▶ **Problem details**:
From the entries below, reproduce exactly the lines from the one with "LED unit can" through the one with "MMA Modalities and Techniques wit", both included, without images.

▶ **Data**:
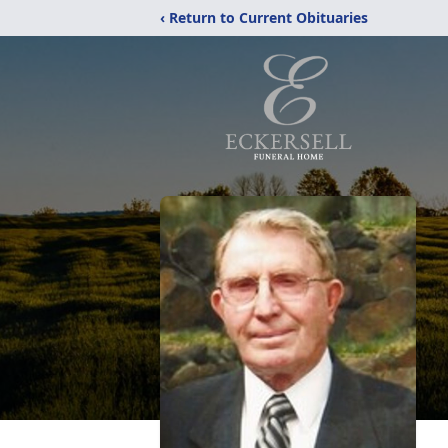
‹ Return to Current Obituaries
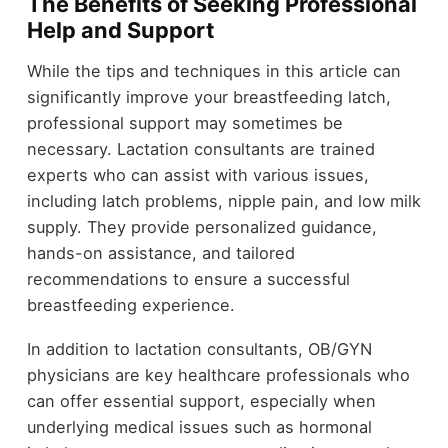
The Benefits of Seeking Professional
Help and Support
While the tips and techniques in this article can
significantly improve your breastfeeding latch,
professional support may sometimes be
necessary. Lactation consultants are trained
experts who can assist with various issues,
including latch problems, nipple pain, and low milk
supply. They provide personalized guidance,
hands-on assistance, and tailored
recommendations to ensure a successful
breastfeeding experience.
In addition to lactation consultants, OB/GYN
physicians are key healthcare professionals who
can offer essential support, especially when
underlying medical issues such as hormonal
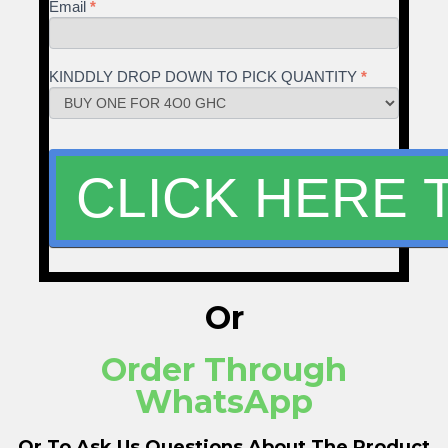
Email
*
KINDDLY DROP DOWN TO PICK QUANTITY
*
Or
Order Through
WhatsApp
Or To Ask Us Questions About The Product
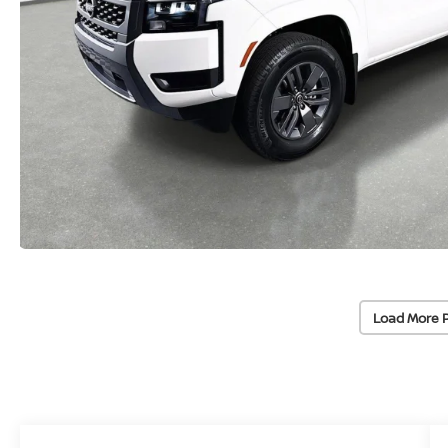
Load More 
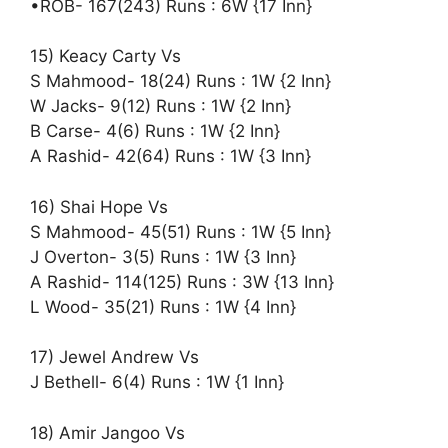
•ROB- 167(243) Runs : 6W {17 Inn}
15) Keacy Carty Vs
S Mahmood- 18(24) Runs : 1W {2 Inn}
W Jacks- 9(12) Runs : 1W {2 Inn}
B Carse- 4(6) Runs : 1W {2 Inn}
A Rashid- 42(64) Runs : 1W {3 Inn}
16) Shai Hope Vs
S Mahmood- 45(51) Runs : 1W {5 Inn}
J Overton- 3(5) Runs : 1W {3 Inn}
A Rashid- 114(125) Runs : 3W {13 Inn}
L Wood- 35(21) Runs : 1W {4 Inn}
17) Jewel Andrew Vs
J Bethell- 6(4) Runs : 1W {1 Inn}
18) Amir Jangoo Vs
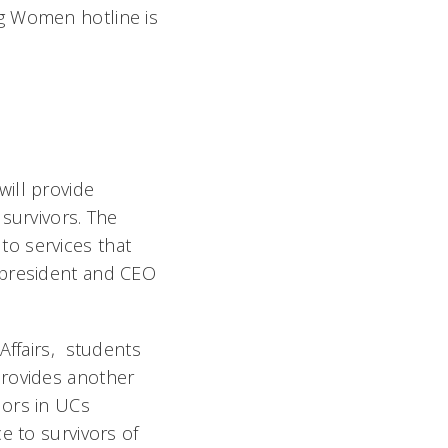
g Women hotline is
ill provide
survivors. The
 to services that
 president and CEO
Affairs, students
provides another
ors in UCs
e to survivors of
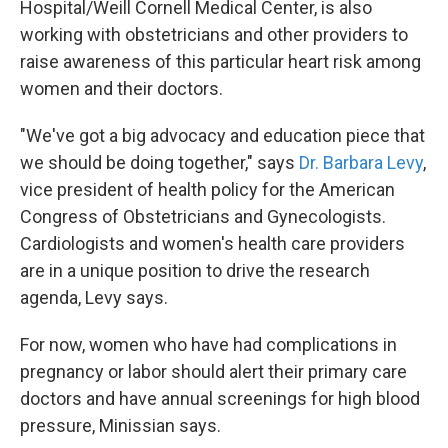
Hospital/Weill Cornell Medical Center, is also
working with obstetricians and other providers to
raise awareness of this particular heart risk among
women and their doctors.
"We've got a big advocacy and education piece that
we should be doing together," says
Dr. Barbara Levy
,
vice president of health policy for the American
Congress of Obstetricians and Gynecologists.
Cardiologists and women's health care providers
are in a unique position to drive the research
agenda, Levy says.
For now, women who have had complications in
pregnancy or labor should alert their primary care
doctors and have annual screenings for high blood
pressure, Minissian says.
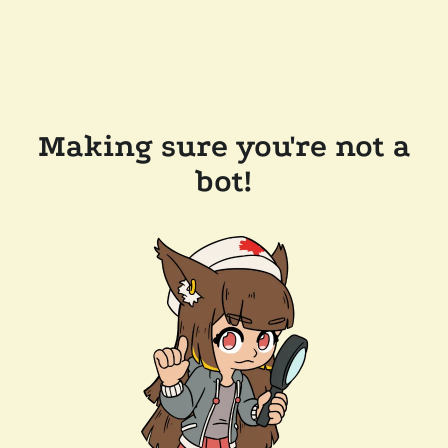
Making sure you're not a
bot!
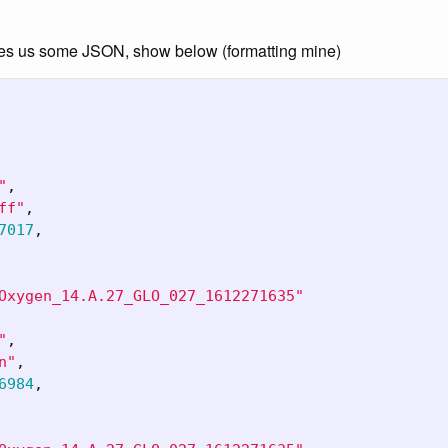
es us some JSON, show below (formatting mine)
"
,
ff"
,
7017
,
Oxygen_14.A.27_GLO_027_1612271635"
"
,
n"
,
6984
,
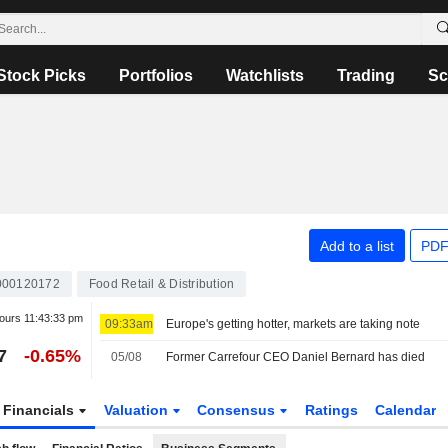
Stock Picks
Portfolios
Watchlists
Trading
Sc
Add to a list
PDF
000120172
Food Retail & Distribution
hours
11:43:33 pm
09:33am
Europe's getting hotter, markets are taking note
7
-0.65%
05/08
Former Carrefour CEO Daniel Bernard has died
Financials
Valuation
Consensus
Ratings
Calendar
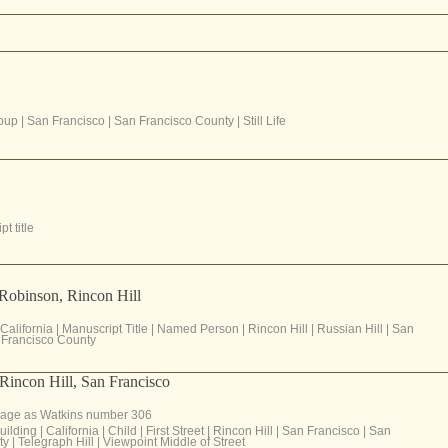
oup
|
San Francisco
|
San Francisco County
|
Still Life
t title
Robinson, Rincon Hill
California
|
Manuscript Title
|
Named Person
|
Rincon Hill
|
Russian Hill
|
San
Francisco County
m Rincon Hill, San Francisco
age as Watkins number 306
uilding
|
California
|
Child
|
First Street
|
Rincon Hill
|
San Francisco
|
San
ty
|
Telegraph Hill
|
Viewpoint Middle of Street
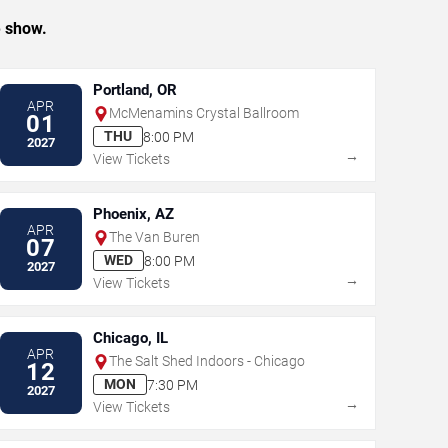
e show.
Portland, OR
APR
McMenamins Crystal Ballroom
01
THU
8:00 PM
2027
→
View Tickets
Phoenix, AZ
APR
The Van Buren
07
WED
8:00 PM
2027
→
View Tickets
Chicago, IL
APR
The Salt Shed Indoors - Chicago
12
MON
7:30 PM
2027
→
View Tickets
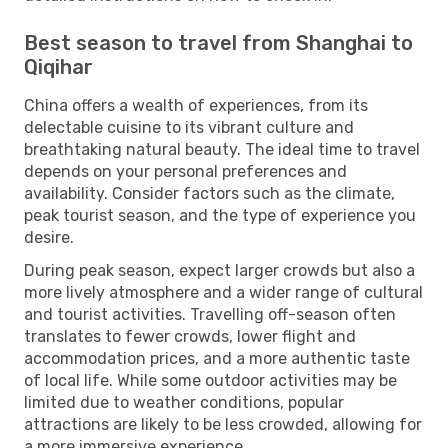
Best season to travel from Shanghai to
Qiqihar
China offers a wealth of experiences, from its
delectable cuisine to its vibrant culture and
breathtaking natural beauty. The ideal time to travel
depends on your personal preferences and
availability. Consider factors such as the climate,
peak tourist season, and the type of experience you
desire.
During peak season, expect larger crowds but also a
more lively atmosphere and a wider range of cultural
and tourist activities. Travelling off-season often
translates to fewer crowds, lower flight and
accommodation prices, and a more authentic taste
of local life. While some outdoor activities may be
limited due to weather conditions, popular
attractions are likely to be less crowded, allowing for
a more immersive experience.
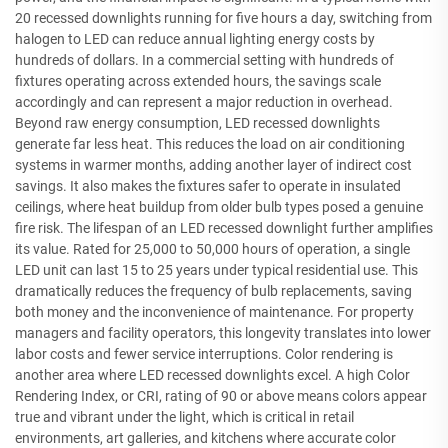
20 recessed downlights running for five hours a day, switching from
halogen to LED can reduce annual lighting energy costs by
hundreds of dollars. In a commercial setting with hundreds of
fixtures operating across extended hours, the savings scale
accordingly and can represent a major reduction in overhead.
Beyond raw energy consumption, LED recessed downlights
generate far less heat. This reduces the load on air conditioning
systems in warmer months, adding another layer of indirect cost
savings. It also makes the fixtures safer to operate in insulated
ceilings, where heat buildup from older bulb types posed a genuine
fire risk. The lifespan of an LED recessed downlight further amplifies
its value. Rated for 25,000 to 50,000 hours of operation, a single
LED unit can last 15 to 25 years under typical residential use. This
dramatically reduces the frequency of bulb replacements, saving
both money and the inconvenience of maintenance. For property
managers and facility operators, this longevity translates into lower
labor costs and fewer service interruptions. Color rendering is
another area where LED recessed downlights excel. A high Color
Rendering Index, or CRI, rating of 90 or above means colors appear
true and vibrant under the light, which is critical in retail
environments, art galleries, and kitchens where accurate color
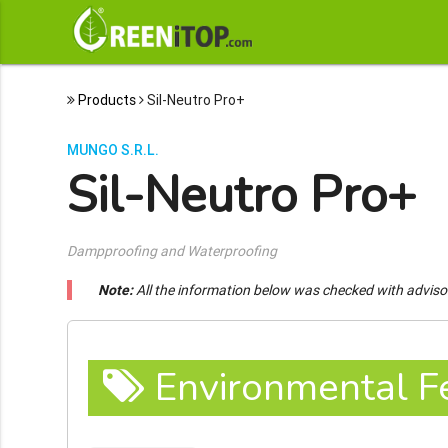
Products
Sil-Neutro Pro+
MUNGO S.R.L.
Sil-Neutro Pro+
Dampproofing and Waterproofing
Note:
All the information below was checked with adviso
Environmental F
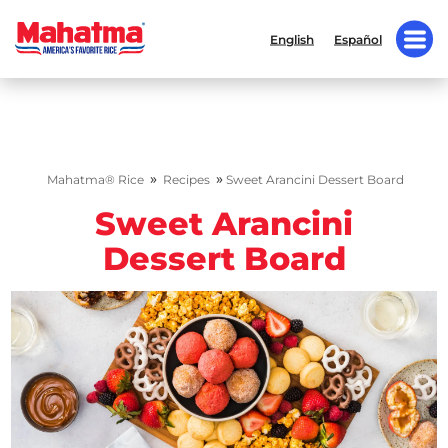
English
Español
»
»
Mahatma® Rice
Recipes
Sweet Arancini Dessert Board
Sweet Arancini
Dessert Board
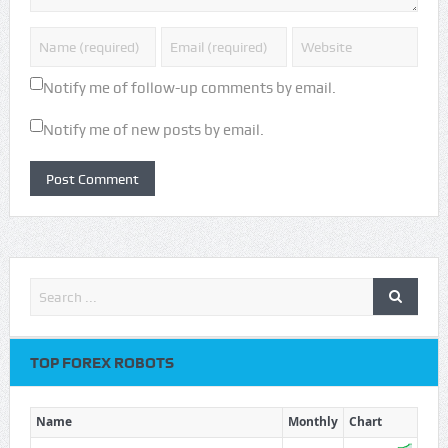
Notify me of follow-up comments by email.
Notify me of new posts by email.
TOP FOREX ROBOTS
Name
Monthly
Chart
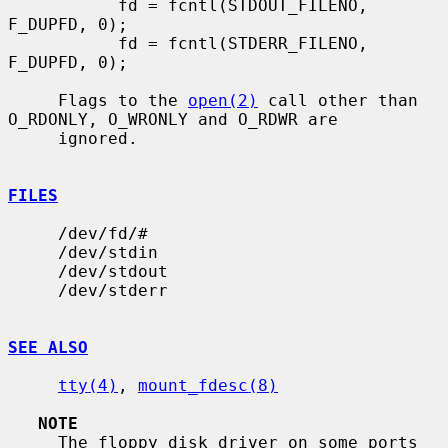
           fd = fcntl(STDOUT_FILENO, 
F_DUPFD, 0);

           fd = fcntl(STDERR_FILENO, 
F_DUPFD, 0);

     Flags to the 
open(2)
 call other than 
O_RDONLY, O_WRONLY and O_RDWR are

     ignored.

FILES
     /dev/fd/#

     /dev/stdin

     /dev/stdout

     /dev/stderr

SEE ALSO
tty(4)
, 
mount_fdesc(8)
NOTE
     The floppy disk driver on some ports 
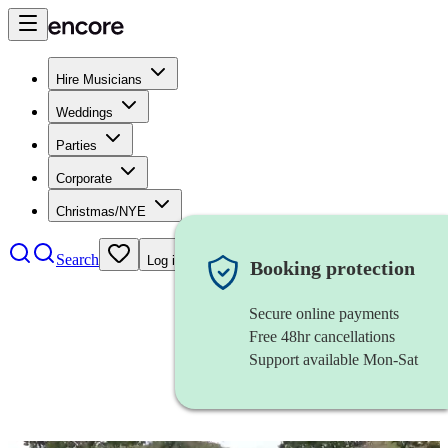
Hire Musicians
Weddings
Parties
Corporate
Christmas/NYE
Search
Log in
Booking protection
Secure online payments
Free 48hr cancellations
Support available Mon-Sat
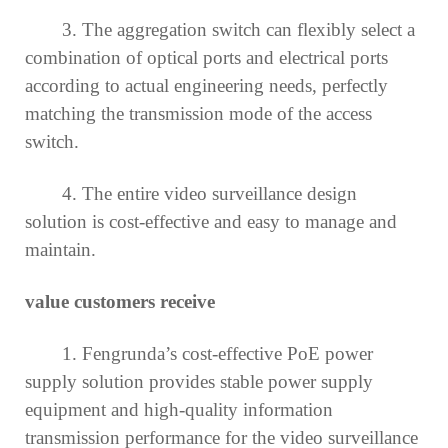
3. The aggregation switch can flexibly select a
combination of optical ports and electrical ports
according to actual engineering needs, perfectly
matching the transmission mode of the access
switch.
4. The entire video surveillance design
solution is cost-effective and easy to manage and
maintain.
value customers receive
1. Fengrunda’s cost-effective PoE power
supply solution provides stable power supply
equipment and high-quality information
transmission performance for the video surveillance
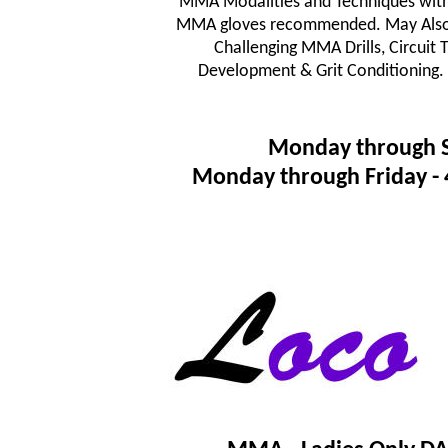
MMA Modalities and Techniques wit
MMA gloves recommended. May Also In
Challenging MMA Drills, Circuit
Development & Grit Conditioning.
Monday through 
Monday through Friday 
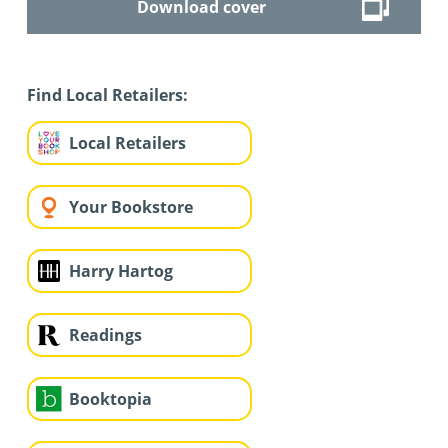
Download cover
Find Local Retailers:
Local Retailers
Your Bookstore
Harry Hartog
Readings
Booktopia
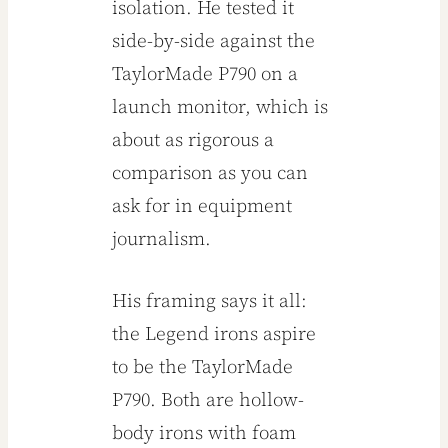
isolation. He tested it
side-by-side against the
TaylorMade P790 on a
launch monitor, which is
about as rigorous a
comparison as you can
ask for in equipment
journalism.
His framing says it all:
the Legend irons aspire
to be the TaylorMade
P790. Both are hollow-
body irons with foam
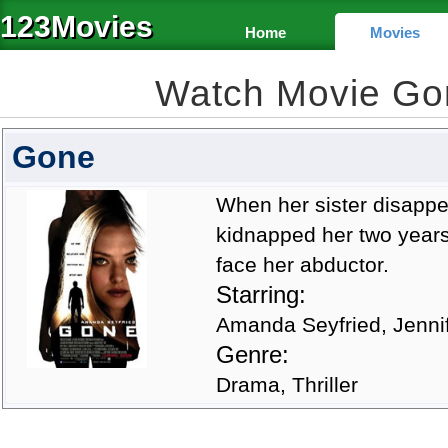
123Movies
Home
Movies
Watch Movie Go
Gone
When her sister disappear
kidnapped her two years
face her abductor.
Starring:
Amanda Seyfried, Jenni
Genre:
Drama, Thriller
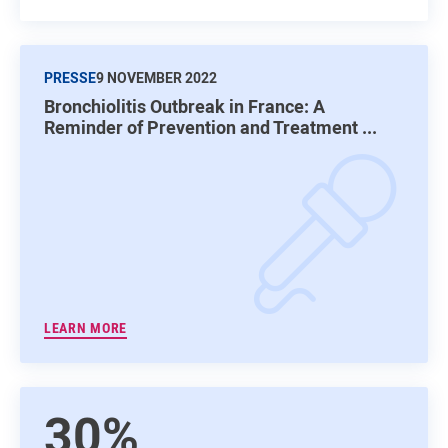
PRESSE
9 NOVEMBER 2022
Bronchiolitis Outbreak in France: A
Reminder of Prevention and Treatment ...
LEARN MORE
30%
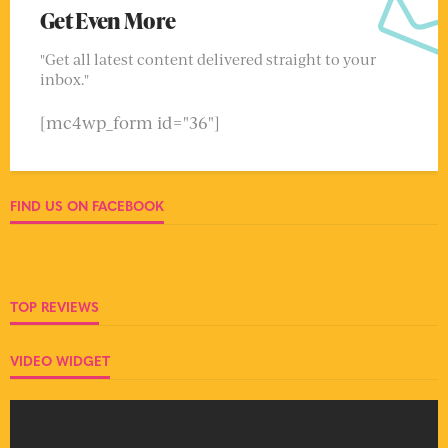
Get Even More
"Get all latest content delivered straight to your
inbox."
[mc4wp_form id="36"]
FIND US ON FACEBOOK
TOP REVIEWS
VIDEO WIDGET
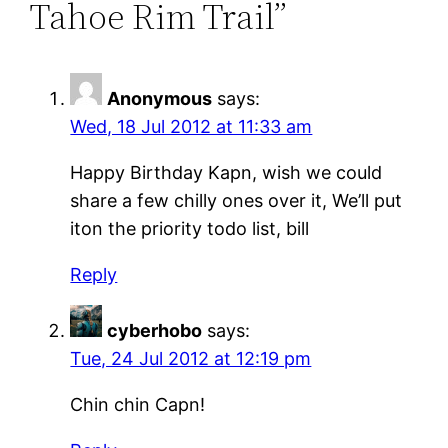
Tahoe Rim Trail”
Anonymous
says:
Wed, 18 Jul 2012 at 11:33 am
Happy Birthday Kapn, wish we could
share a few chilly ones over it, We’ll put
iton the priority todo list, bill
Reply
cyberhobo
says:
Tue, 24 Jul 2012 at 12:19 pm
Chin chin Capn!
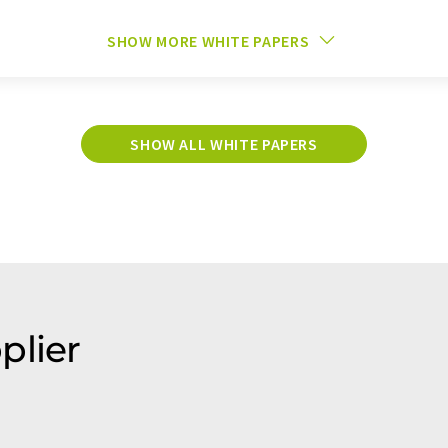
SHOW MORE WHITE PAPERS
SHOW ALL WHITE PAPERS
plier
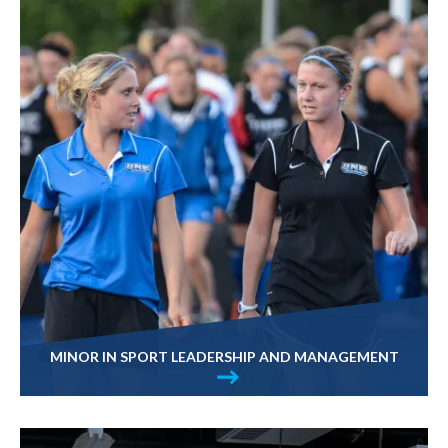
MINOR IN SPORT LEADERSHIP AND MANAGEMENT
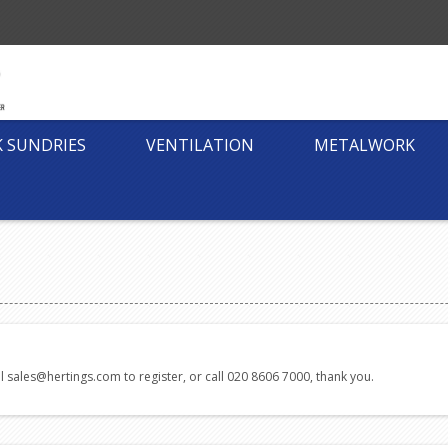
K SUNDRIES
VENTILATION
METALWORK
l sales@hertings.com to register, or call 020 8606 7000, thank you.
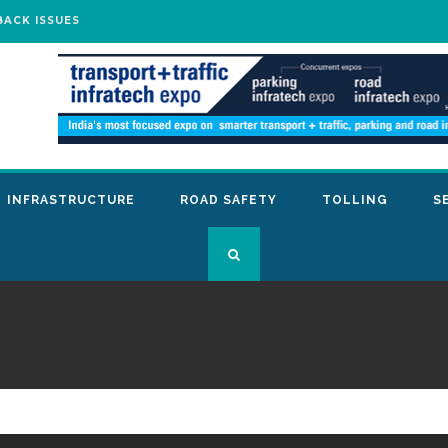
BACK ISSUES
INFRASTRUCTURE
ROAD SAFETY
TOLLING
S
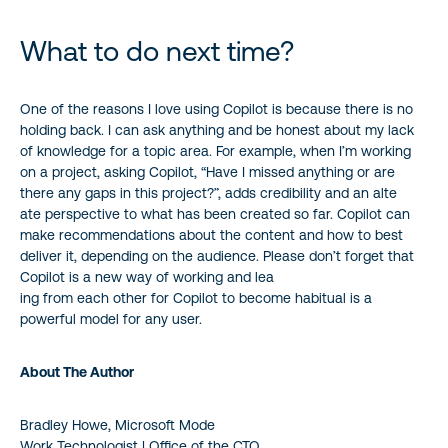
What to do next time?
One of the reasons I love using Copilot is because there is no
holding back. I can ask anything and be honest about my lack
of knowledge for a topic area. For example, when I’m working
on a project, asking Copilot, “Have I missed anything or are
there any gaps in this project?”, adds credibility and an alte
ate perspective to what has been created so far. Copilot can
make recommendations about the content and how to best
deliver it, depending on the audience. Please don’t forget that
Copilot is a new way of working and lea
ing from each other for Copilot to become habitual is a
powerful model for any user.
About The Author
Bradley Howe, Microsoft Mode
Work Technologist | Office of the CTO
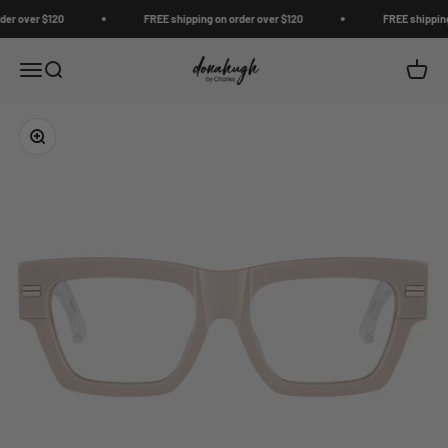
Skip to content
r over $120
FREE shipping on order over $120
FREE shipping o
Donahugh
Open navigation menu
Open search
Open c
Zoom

▶ **Final answer**:
LED unit can last 15 to 25 years under typical residential use. This
dramatically reduces the frequency of bulb replacements, saving
both money and the inconvenience of maintenance. For property
managers and facility operators, this longevity translates into lower
labor costs and fewer service interruptions. Color rendering is
another area where LED recessed downlights excel. A high Color
Rendering Index, or CRI, rating of 90 or above means colors appear
true and vibrant under the light, which is critical in retail
environments, art galleries, and kitchens where accurate color
Products
Sil-Neutro Pro+
MUNGO S.R.L.
Sil-Neutro Pro+
Dampproofing and Waterproofing
Note:
All the information below was checked with adviso
Environmental F
English
Español
»
»
Mahatma® Rice
Recipes
Sweet Arancini Dessert Board
Sweet Arancini
Dessert Board
Notify me of follow-up comments by email.
Notify me of new posts by email.
TOP FOREX ROBOTS
Name
Monthly
Chart
           fd = fcntl(STDOUT_FILENO, 
F_DUPFD, 0);

           fd = fcntl(STDERR_FILENO, 
F_DUPFD, 0);

     Flags to the 
open(2)
 call other than 
O_RDONLY, O_WRONLY and O_RDWR are

     ignored.

FILES
     /dev/fd/#

     /dev/stdin

     /dev/stdout

     /dev/stderr

SEE ALSO
tty(4)
, 
mount_fdesc(8)
NOTE
     The floppy disk driver on some ports 
Hire Musicians
Weddings
Parties
Corporate
Christmas/NYE
Search
Log in
Booking protection
Secure online payments
Free 48hr cancellations
Support available Mon-Sat
3. The aggregation switch can flexibly select a
combination of optical ports and electrical ports
according to actual engineering needs, perfectly
matching the transmission mode of the access
switch.
4. The entire video surveillance design
solution is cost-effective and easy to manage and
maintain.
value customers receive
1. Fengrunda’s cost-effective PoE power
supply solution provides stable power supply
equipment and high-quality information
transmission performance for the video surveillance
MMA Modalities and Techniques wit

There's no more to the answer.